Could you share the command-line(s) to reproduce the issue, please? This error occurs when I run the 'run.py' file. code of my 'run.py' file:


if __name__ == '__main__':
tokenizer = AutoTokenizer.from_pretrained("./BertModel")
args = parse_arguments()
tensorrt_llm.logger.set_level(args.log_level)

config_path = os.path.join(args.engine_dir, 'config.json')
with open(config_path, 'r') as f:
    config = json.load(f)
dtype = config['builder_config']['precision']
world_size = config['builder_config']['tensor_parallel']
assert world_size == tensorrt_llm.mpi_world_size(), \
    f'Engine world size ({world_size}) != Runtime world size ({tensorrt_llm.mpi_world_size()})'

model_name = config['builder_config']['name']
runtime_rank = tensorrt_llm.mpi_rank() if world_size > 1 else 0

runtime_mapping = tensorrt_llm.Mapping(world_size,
                                       runtime_rank,
                                       tp_size=world_size)
torch.cuda.set_device(runtime_rank % runtime_mapping.gpus_per_node)

serialize_path = get_engine_name(model_name, dtype, world_size,
                                 runtime_rank)
serialize_path = os.path.join(args.engine_dir, serialize_path)

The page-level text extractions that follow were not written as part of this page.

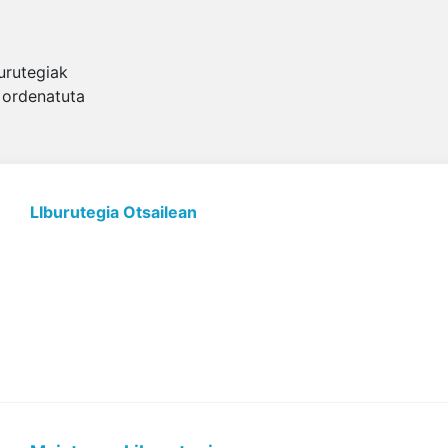
urutegiak
 ordenatuta
LIburutegia Otsailean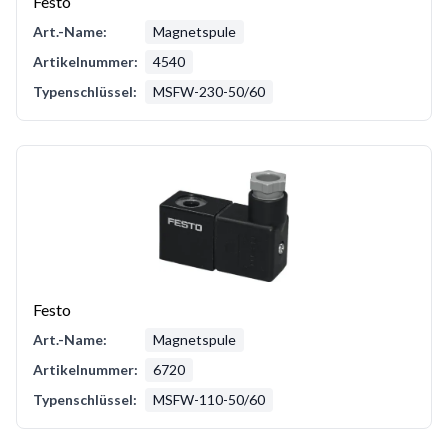
Festo
Art.-Name:
Magnetspule
Artikelnummer:
4540
Typenschlüssel:
MSFW-230-50/60
Festo
Art.-Name:
Magnetspule
Artikelnummer:
6720
Typenschlüssel:
MSFW-110-50/60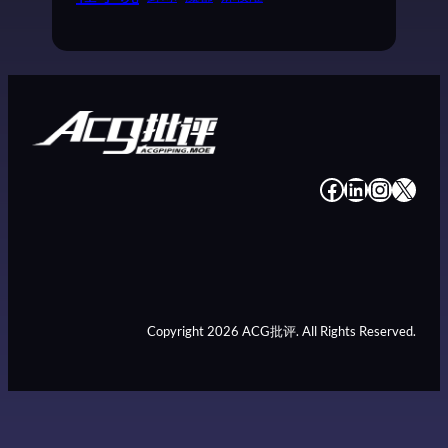
#
#
#
#
Copyright 2026 ACG批评. All Rights Reserved.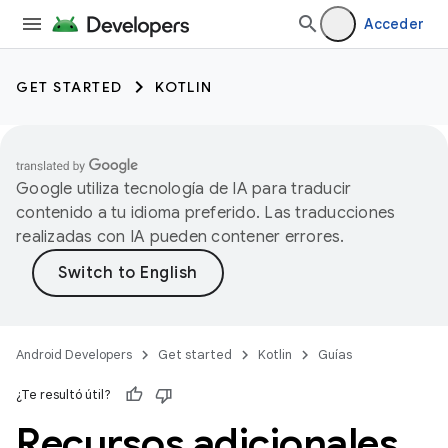
Acceder
GET STARTED
KOTLIN
Google utiliza tecnología de IA para traducir
contenido a tu idioma preferido. Las traducciones
realizadas con IA pueden contener errores.
Android Developers
Get started
Kotlin
Guías
¿Te resultó útil?
Recursos adicionales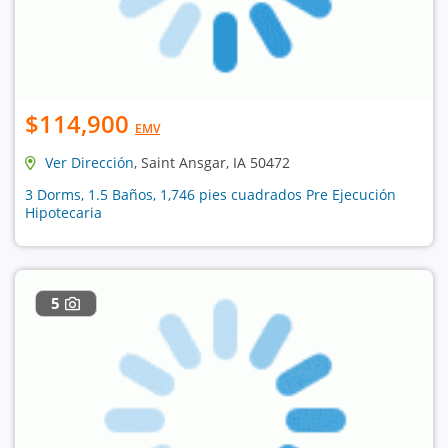
$114,900
EMV
Ver Dirección
, Saint Ansgar, IA 50472
3 Dorms, 1.5 Baños, 1,746 pies cuadrados Pre Ejecución
Hipotecaria
5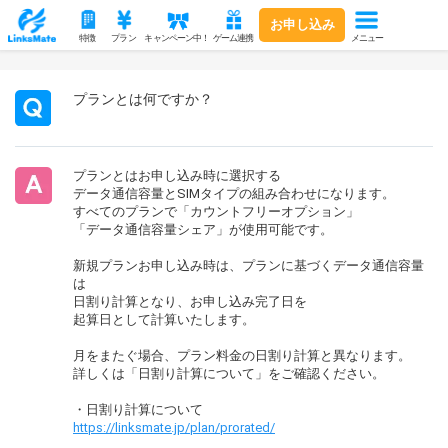
お申し込み
メニュー
特徴
プラン
キャンペーン中！
ゲーム連携
プランとは何ですか？
プランとはお申し込み時に選択する
データ通信容量とSIMタイプの組み合わせになります。
すべてのプランで「カウントフリーオプション」
「データ通信容量シェア」が使用可能です。
新規プランお申し込み時は、プランに基づくデータ通信容量
は
日割り計算となり、お申し込み完了日を
起算日として計算いたします。
月をまたぐ場合、プラン料金の日割り計算と異なります。
詳しくは「日割り計算について」をご確認ください。
・日割り計算について
https://linksmate.jp/plan/prorated/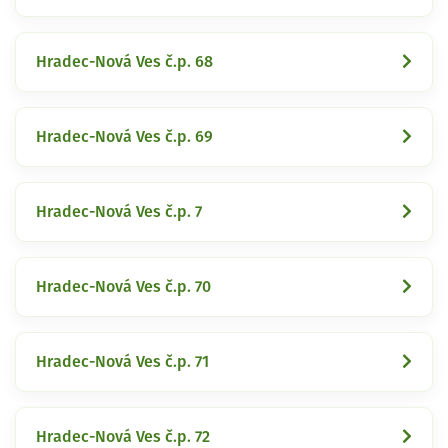
Hradec-Nová Ves č.p. 68
Hradec-Nová Ves č.p. 69
Hradec-Nová Ves č.p. 7
Hradec-Nová Ves č.p. 70
Hradec-Nová Ves č.p. 71
Hradec-Nová Ves č.p. 72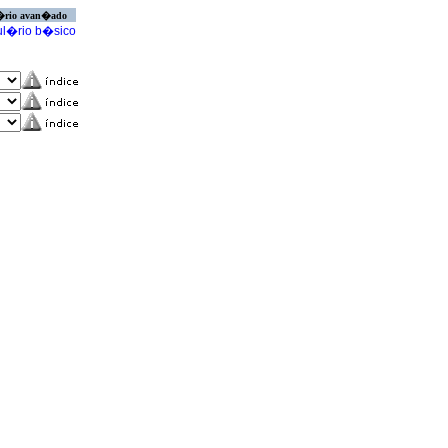
�rio avan�ado
l�rio b�sico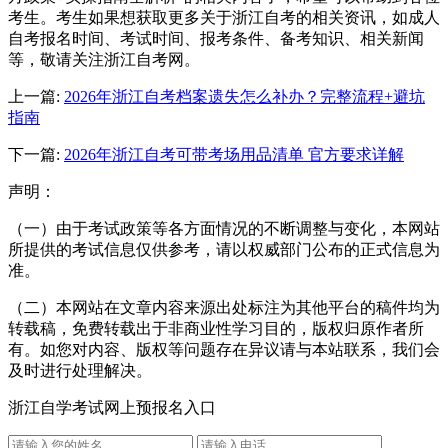
考生。考生如果想获取更多关于浙江自考的相关资讯，如成人
自考报名时间、考试时间、报考条件、备考知识、相关新闻
等，敬请关注浙江自考网。
上一篇:
2026年浙江自考档案遗失怎么补办？完整流程+避坑
指南
下一篇:
2026年浙江自考可带考场用品清单 官方要求详解
声明：
（一）由于考试政策等各方面情况的不断调整与变化，本网站
所提供的考试信息仅供参考，请以权威部门公布的正式信息为
准。
（二）本网站在文章内容来源出处标注为其他平台的稿件均为
转载稿，免费转载出于非商业性学习目的，版权归原作者所
有。如您对内容、版权等问题存在异议请与本站联系，我们会
及时进行处理解决。
浙江自学考试网上预报名入口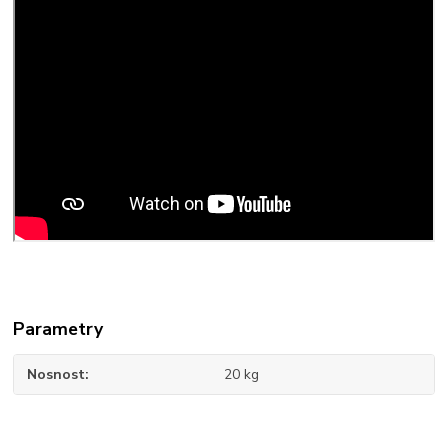
Parametry
Nosnost
20 kg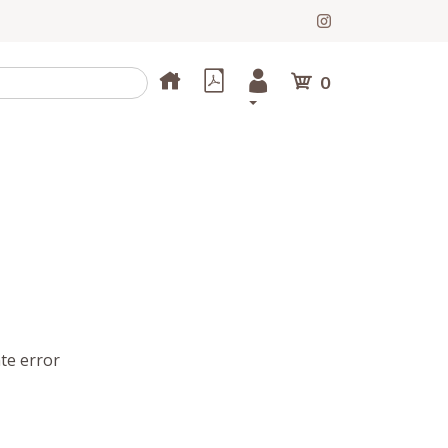
0
te error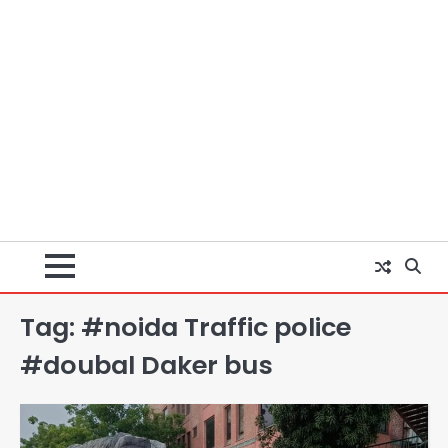
Tag:
#noida Traffic police
#doubal Daker bus
पुणे में प्रशिक्षण विमान हादसे का शिकार, कोई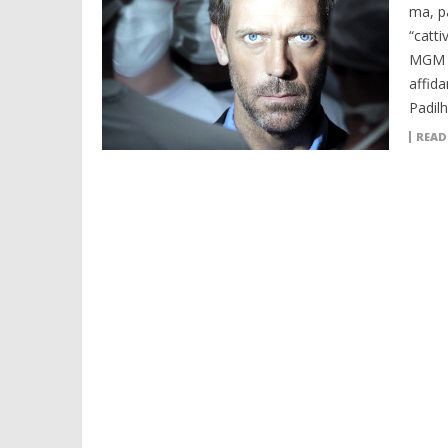
ma, p
“catti
MGM e
affida
Padilh
READ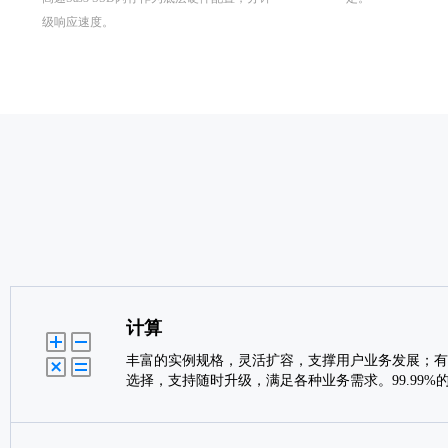
级响应速度。
计算
丰富的实例规格，灵活扩容，支撑用户业务发展；有
选择，支持随时升级，满足各种业务需求。99.99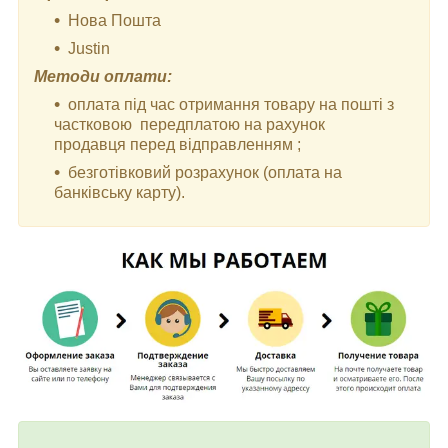
Нова Пошта
Justin
Методи оплати:
оплата під час отримання товару на пошті з
частковою передплатою на рахунок
продавця перед відправленням ;
безготівковий розрахунок (оплата на
банківську карту).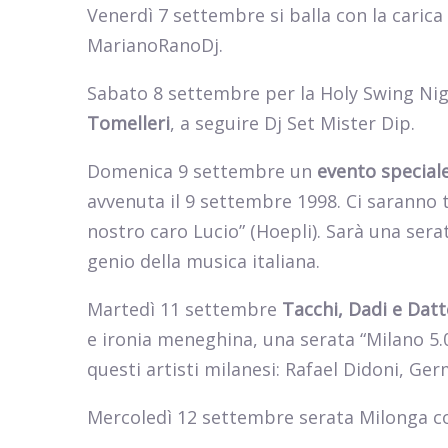
Venerdì 7 settembre si balla con la carica
MarianoRanoDj.
Sabato 8 settembre per la Holy Swing Nig
Tomelleri
, a seguire Dj Set Mister Dip.
Domenica 9 settembre un
evento speciale
avvenuta il 9 settembre 1998. Ci saranno ta
nostro caro Lucio” (Hoepli). Sarà una sera
genio della musica italiana.
Martedì 11 settembre
Tacchi, Dadi e Datt
e ironia meneghina, una serata “Milano 5.0
questi artisti milanesi: Rafael Didoni, Ger
Mercoledì 12 settembre serata Milonga 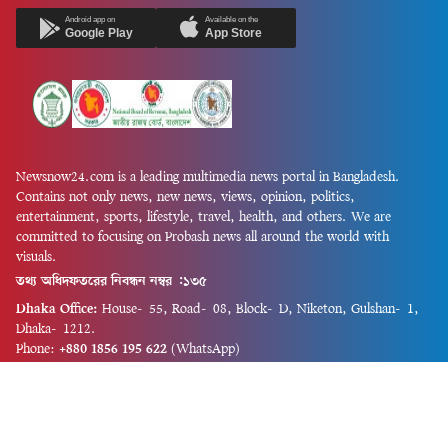
Android app on
Available on the
Google Play
App Store
Newsnow24.com is a leading multimedia news portal in Bangladesh.
Contains not only news, new news, views, opinion, politics,
entertainment, sports, lifestyle, travel, health, and others. We are
committed to focusing on Probash news all around the world with
visuals.
তথ্য অধিদফতরের নিবন্ধন নম্বর :১৩৫
Dhaka Office:
House-55, Road-08, Block-D, Niketon, Gulshan-1,
Dhaka-1212.
Phone:
+880 1856 195 622
(WhatsApp)
Phone:
+880 1869 913 486
Chittagong office:
House-85/A, Road-7, 5th Floor, O.R.Nizam Road
R/A, 15 No. Bagmoniram,Panchlaish, Chattogram 4000.
Phone:
+880 1850 414 847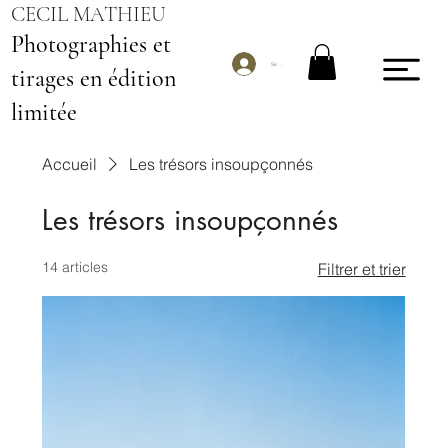
CECIL MATHIEU
Photographies et
Se connecter
tirages en édition
limitée
Accueil
Les trésors insoupçonnés
Les trésors insoupçonnés
14 articles
Filtrer et trier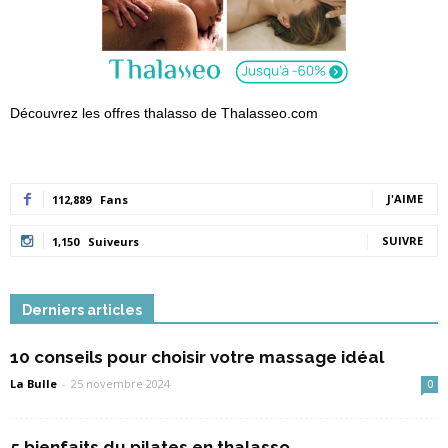
Découvrez les offres thalasso de Thalasseo.com
J'AIME
112,889
Fans
SUIVRE
1,150
Suiveurs
Derniers articles
10 conseils pour choisir votre massage idéal
La Bulle
-
25 novembre 2024
0
5 bienfaits du pilates en thalasso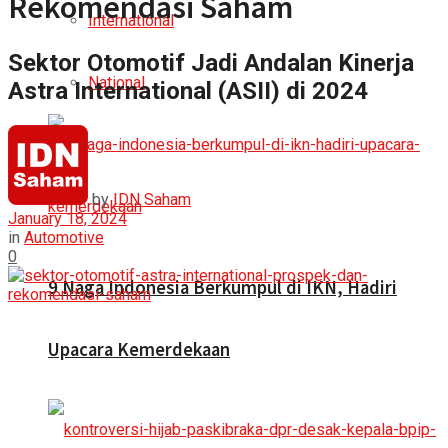
Rekomendasi Saham
International
Sektor Otomotif Jadi Andalan Kinerja
National
Astra International (ASII) di 2024
by
IDN Saham
January 18, 2024
in
Automotive
0
9 Naga Indonesia Berkumpul di IKN, Hadiri
Upacara Kemerdekaan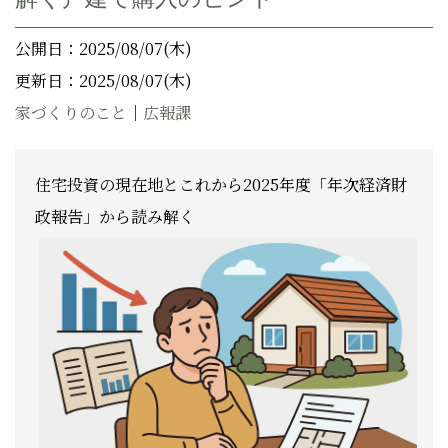
公開日：2025/08/07(木)
更新日：2025/08/07(木)
家づくりのこと
｜
広報課
住宅投資の現在地とこれから――2025年度「年次経済財
政報告」から読み解く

stream = torch.cuda.current_stream().cuda_stream
logger.info(f'Loading engine from {serialize_path}')
with open(serialize_path, 'rb') as f:
    engine_buffer = f.read()
logger.info(f'Creating session from engine')
session = Session.from_serialized_engine(engine_buffer)

texts = [[], []]
with open("rt_data_10w") as fd:
    for line in fd:
        line = line.lower()
        lt = line.strip('\r\n').split('\t')
        query = lt[0]
        title = lt[2]
        content = lt[3]
        title_content = title + '[SEP]' + content
        texts[0].append(query)
        texts[1].append(title_content)
device = "cuda"
inputs = tokenizer(*texts, padding=True, truncation = 'longest_first',  return_tensors="pt", max_length=512).to(device)
input_ids = inputs["input_ids"]
attention_mask = inputs['attention_mask']
token_type_ids = inputs['token_type_ids']
batch_size = 256
length = len(input_ids)
for index in range(0, length, batch_size):
    input_ids_tmp = input_ids[index:index+batch_size].int().cuda()
    token_type_ids_tmp = token_type_ids[index:index+batch_size].int().cuda() 
    input_lengths = 512*torch.ones((batch_size, ), dtype=torch.int32, device='cuda')
    inputs_tmp = {
        'input_ids': input_ids_tmp,
        'input_lengths': input_lengths,
        'token_type_ids': token_type_ids_tmp
    }
    output_info = session.infer_shapes([
        TensorInfo('input_ids', trt.DataType.INT32, input_ids_tmp.shape),
        TensorInfo('input_lengths', trt.DataType.INT32,
                   input_lengths.shape),
        TensorInfo('token_type_ids', trt.DataType.INT32,
                   token_type_ids_tmp.shape),
    ])
    for t in output_info:
        print("t.shape: {}".format(t.shape))
    outputs = {
        t.name: torch.empty(tuple(t.shape),
                            dtype=trt_dtype_to_torch(t.dtype),
                            device='cuda')
        for t in output_info
    }
    if (model_name == BertModel.__name__):
        output_name = 'hidden_states'
    elif (model_name == BertForQuestionAnswering.__name__):
        output_name = 'logits'
    else:
        assert False, f"Unknown BERT model {model_name}"

    assert output_name in outputs, f'{output_name} not found in outputs, check if build.py set the name correctly'

    ok = session.run(inputs, outputs, stream)
    assert ok, "Runtime execution failed"
    torch.cuda.synchronize()
    res = outputs[output_name]


I think there might be an issue with my output_info and outputs settings.
nv-guomingz commented 4 hours ago

would u please try our latest code base to see if the issue still exists?

And do u still have further issue or question now? If not, we'll close it soon.